Public College Professors Get Bigger Raises Than Private School Professors For A Change

Good News For Public College Professors

A new survey finds things are looking up for public college professors when it comes to salary.

The College and University Professional Association for Human Resources released a survey Monday that found professors at public universities saw wage increases outpacing their private counterparts for the first time in four years.

Tenure and tenure-track professors at public schools got a median pay increase in 2014 of 2.2 percent, higher than the 1.5 percent inflation rate, while private college professors reported a 2 percent increase.

While the difference is slight, it's a big shift from 2011, when public college professors reported getting no increase, and 2012, when they reported an increase that was half of what private school professors received.

college professor pay

The CUPAHR survey included responses from 178,717 tenured/tenure-track faculty members at 792 institutions nationwide.

The poll found that public university instructors for legal professions made an average yearly salary of $112,088, while those at private colleges made an average of $123,541. Engineering professors took home a little more than $99,000 at both public and private schools. Professors in those disciplines, however, are likely on the higher end of the compensation spectrum -- the survey found professors teaching fitness studies, history or English had average salaries near or below $70,000 per year at both public and private universities.
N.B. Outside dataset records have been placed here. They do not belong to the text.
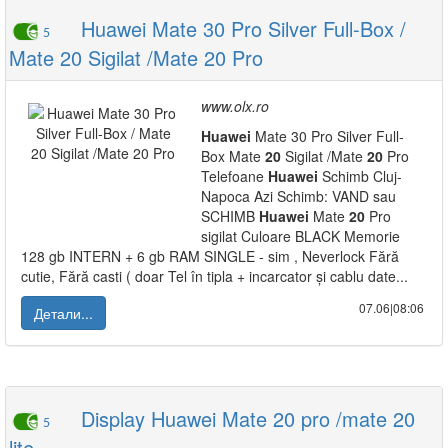
Huawei Mate 30 Pro Silver Full-Box /
5
Mate 20 Sigilat /Mate 20 Pro
www.olx.ro
Huawei
Mate 30 Pro Silver Full-
Box Mate
20
Sigilat /Mate
20
Pro
Telefoane
Huawei
Schimb Cluj-
Napoca Azi Schimb: VAND sau
SCHIMB
Huawei
Mate
20
Pro
sigilat Culoare BLACK Memorie
128 gb INTERN + 6 gb RAM SINGLE - sim , Neverlock Fără
cutie, Fără casti ( doar Tel în tipla + incarcator și cablu date...
07.06|08:06
Детали...
Display Huawei Mate 20 pro /mate 20
5
lite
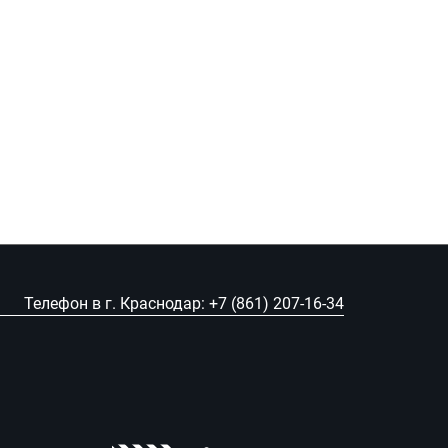
Телефон в г. Краснодар:
+7 (861) 207-16-34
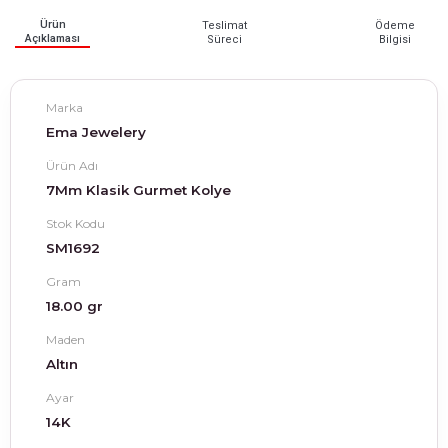
Ürün
Teslimat
Ödeme
Açıklaması
Süreci
Bilgisi
Marka
Ema Jewelery
Ürün Adı
7Mm Klasik Gurmet Kolye
Stok Kodu
SM1692
Gram
18.00 gr
Maden
Altın
Ayar
14K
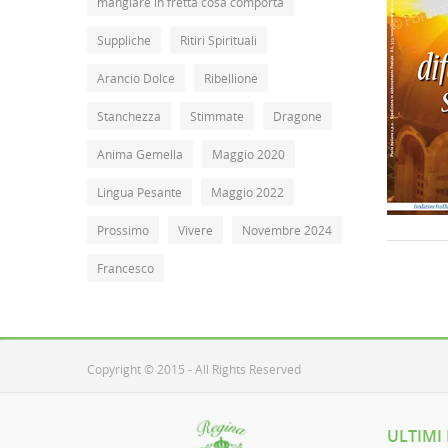
mangiare in fretta cosa comporta
Suppliche
Ritiri Spirituali
Arancio Dolce
Ribellione
Stanchezza
Stimmate
Dragone
Anima Gemella
Maggio 2020
Lingua Pesante
Maggio 2022
Prossimo
Vivere
Novembre 2024
Francesco
Copyright © 2015 - All Rights Reserved
ULTIMI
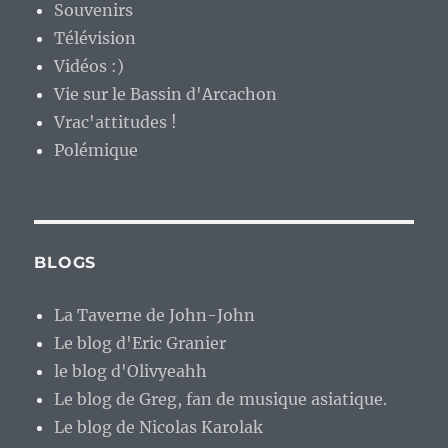
Souvenirs
Télévision
Vidéos :)
Vie sur le Bassin d'Arcachon
Vrac'attitudes !
Polémique
BLOGS
La Taverne de John-John
Le blog d'Eric Granier
le blog d'Olivyeahh
Le blog de Greg, fan de musique asiatique.
Le blog de Nicolas Karolak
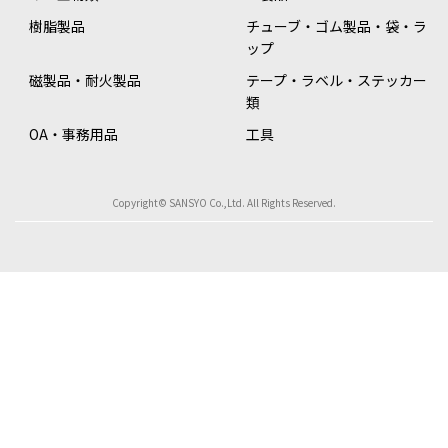
樹脂製品
チューブ・ゴム製品・袋・ラ
ップ
磁製品・耐火製品
テープ・ラベル・ステッカー
類
OA・事務用品
工具
Copyright© SANSYO Co.,Ltd. All Rights Reserved.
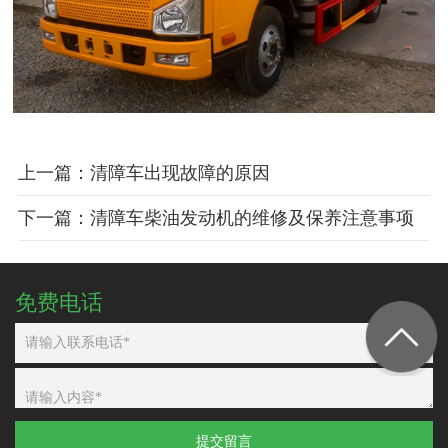
上一篇：清障车出现故障的原因
下一篇：清障车柴油发动机的维修及保养注意事项
免费电话
提交留言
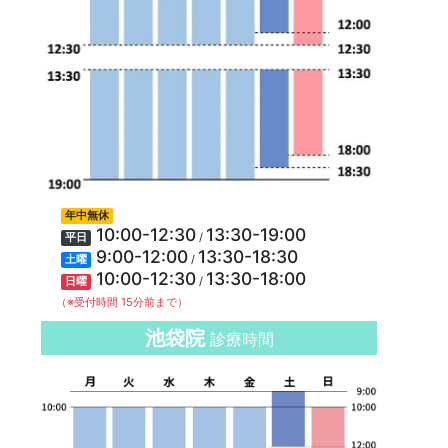
年中無休
10:00-12:30
13:30-19:00
/
平日
9:00-12:00
13:30-18:30
/
土曜
10:00-12:30
13:30-18:00
/
日曜
（※受付時間 15分前まで）
池袋院
診療時間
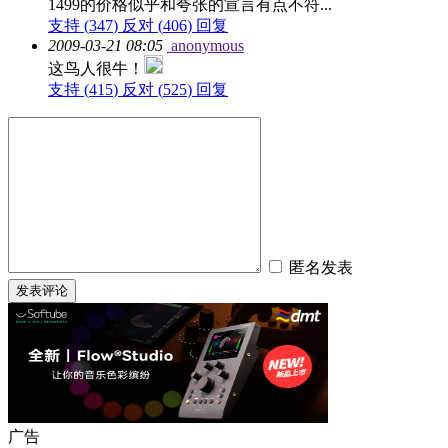
1499的价格似乎和夸张的宣言有点不符...
支持 (
347
)
反对 (
406
)
回复
2009-03-21 08:05
anonymous
这鸟人很牛！
支持 (
415
)
反对 (
525
)
回复
匿名发表
广告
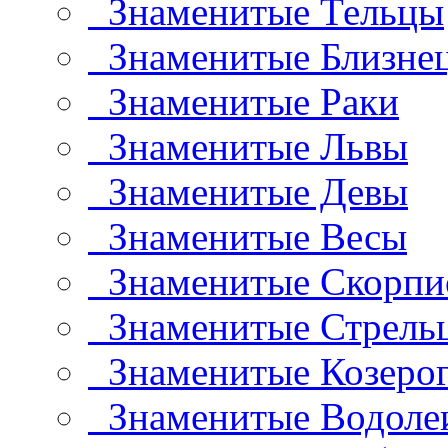
Знаменитые Тельцы
Знаменитые Близне
Знаменитые Раки
Знаменитые Львы
Знаменитые Девы
Знаменитые Весы
Знаменитые Скорп
Знаменитые Стрель
Знаменитые Козеро
Знаменитые Водоле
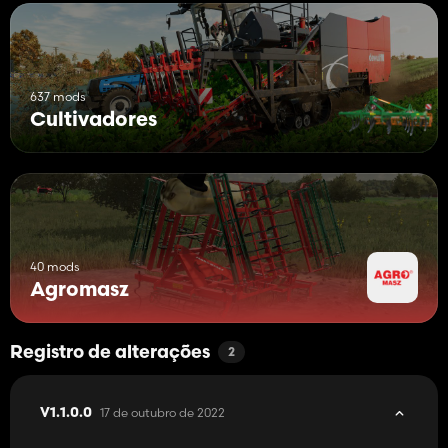
637 mods
Cultivadores
40 mods
Agromasz
Registro de alterações
2
17 de outubro de 2022
V1.1.0.0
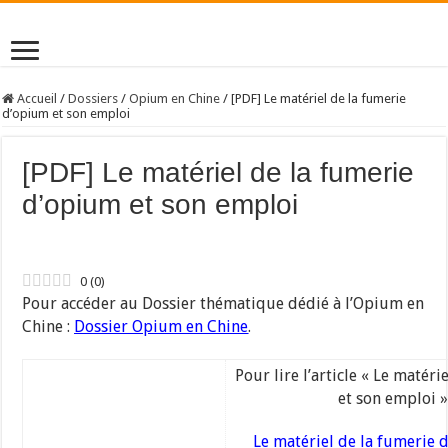
Accueil
/
Dossiers
/
Opium en Chine
/
[PDF] Le matériel de la fumerie
d’opium et son emploi
[PDF] Le matériel de la fumerie
d’opium et son emploi
0
(
0
)
Pour accéder au Dossier thématique dédié à l’Opium en
Chine :
Dossier Opium en Chine
.
Pour lire l’article « Le matér
et son emploi » 
Le matériel de la fumerie 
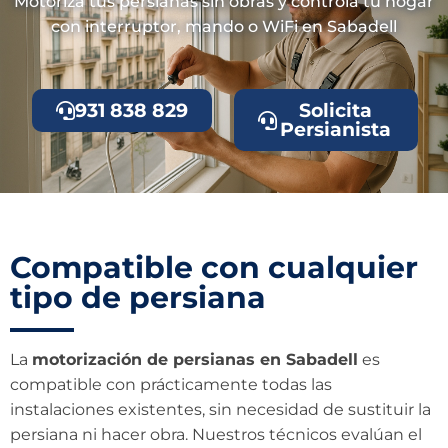
Motoriza tus persianas sin obras y controla tu hogar
con interruptor, mando o WiFi en Sabadell
931 838 829
Solicita
Persianista
Compatible con cualquier
tipo de persiana
La
motorización de persianas en Sabadell
es
compatible con prácticamente todas las
instalaciones existentes, sin necesidad de sustituir la
persiana ni hacer obra. Nuestros técnicos evalúan el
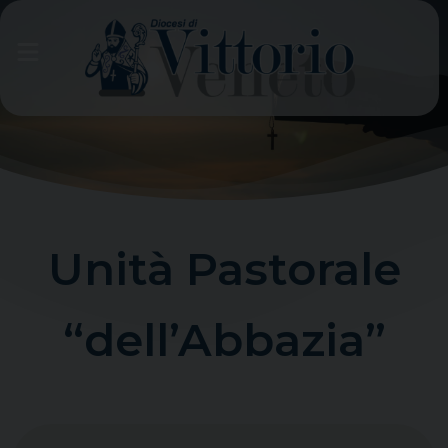
Skip
to
content
Unità Pastorale
“dell’Abbazia”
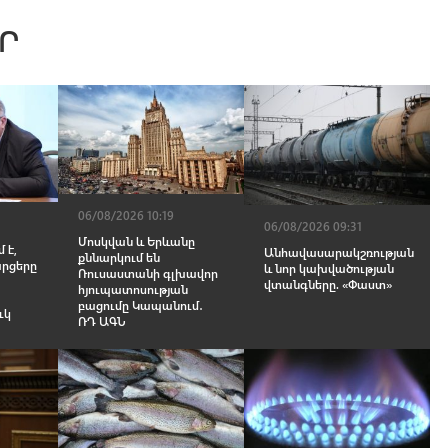
Ր
06/08/2026 10:19
06/08/2026 09:31
Մոսկվան և Երևանը
 է,
Անհավասարակշռության
քննարկում են
արցերը
և նոր կախվածության
Ռուսաստանի գլխավոր
վտանգները. «Փաստ»
հյուպատոսության
բացումը Կապանում․
ւկ
ՌԴ ԱԳՆ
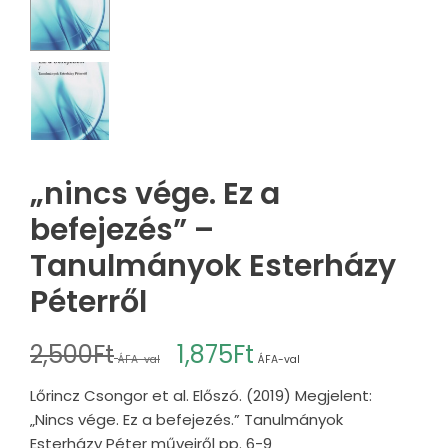
„nincs vége. Ez a
befejezés” –
Tanulmányok Esterházy
Péterről
2,500
Ft
1,875
Ft
ÁFA-val
ÁFA-val
Lőrincz Csongor et al. Előszó. (2019) Megjelent:
„Nincs vége. Ez a befejezés.” Tanulmányok
Esterházy Péter műveiről pp. 6-9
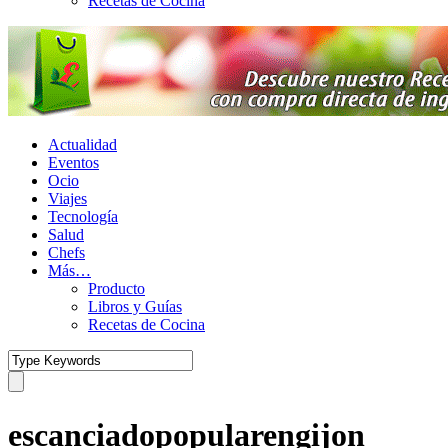
Recetas de Cocina
Actualidad
Eventos
Ocio
Viajes
Tecnología
Salud
Chefs
Más…
Producto
Libros y Guías
Recetas de Cocina
escanciadopopularengijon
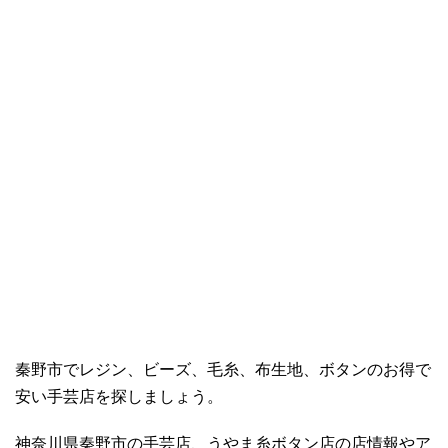
秦野市でレジン、ビーズ、毛糸、布生地、ボタンのお得で
安い手芸店を探しましょう。
神奈川県秦野市の手芸店、うやま糸ボタン店の店情報やア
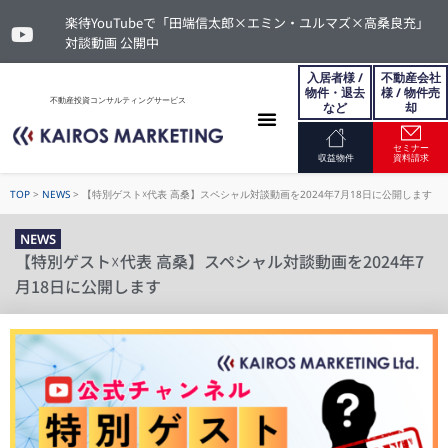
楽待YouTubeで「田端信太郎×エミン・ユルマズ×高桑良充」
対談動画 公開中
入居者様 /
不動産会社
物件・退去
様 / 物件売
不動産投資コンサルティングサービス
など
却
セミナー
お問い合わせ
収益物件
資料請求
TOP
>
NEWS
>
【特別ゲスト☓代表 高桑】スペシャル対談動画を2024年7月18日に公開します
NEWS
【特別ゲスト☓代表 高桑】スペシャル対談動画を2024年7
月18日に公開します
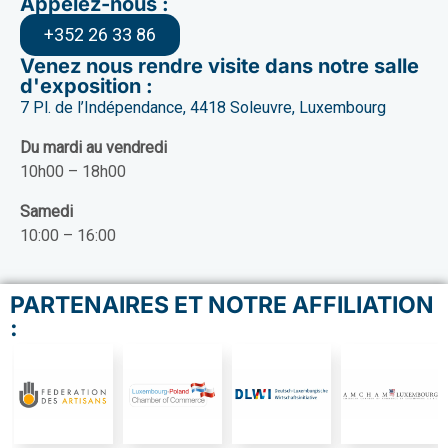
Appelez-nous :
+352 26 33 86
Venez nous rendre visite dans notre salle
d'exposition :
7 Pl. de l’Indépendance, 4418 Soleuvre, Luxembourg
Du mardi au vendredi
10h00 – 18h00
Samedi
10:00 – 16:00
PARTENAIRES ET NOTRE AFFILIATION
:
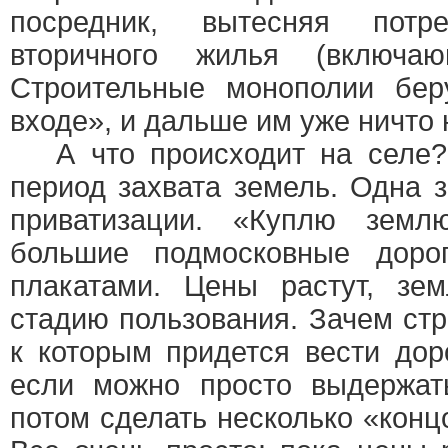
посредник, вытесняя потр
вторичного жилья (включаю
Строительные монополии бер
входе», и дальше им уже ничто 
А что происходит на селе?
период захвата земель. Одна 
приватизации. «Куплю зем
большие подмосковные доро
плакатами. Цены растут, зе
стадию пользования. Зачем стр
к которым придется вести дор
если можно просто выдержать
потом сделать несколько «кон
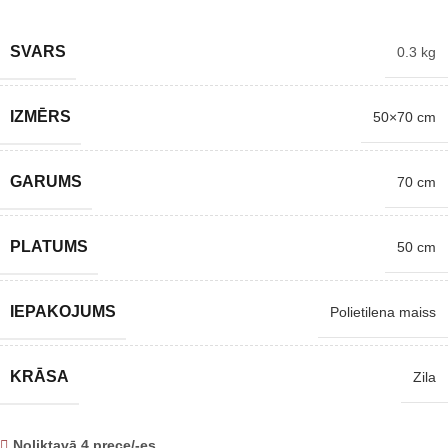
SVARS
0.3 kg
IZMĒRS
50×70 cm
GARUMS
70 cm
PLATUMS
50 cm
IEPAKOJUMS
Polietilena maiss
KRĀSA
Zila
Noliktavā 4 prece/-es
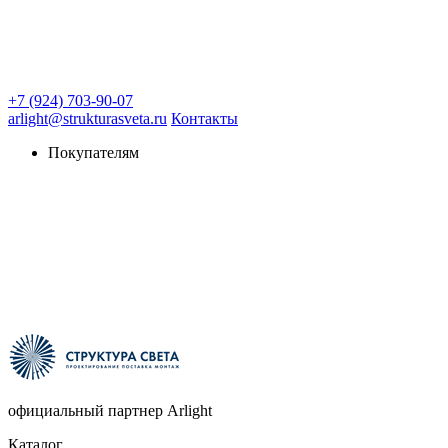
+7 (924) 703-90-07
arlight@strukturasveta.ru
Контакты
Покупателям
официальный партнер Arlight
Каталог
The news of public instructor pay raises increasing can be spun two ways: a sign that state-backed higher education is making a rebound, or that private colleges are facing new economic realities.

The news that private college instructors are reporting smaller increases for this year follows months of headlines portraying these schools as struggling to maintain enrollment expectations and dire warnings of financial problems from analysts, prompting off-the-cuff forecasts from higher education leaders that many of these schools won't exist in a few decades.

Meanwhile, public universities have seen states begin to slightly restore funding to higher education, helping the institutions to somewhat slow tuition hikes.

The pay survey does not include how adjuncts, part-time or non-tenure track instructors are faring. Adjuncts are frequently paid far less than their full-time colleagues, and today make up a majority of the higher education teaching workforce.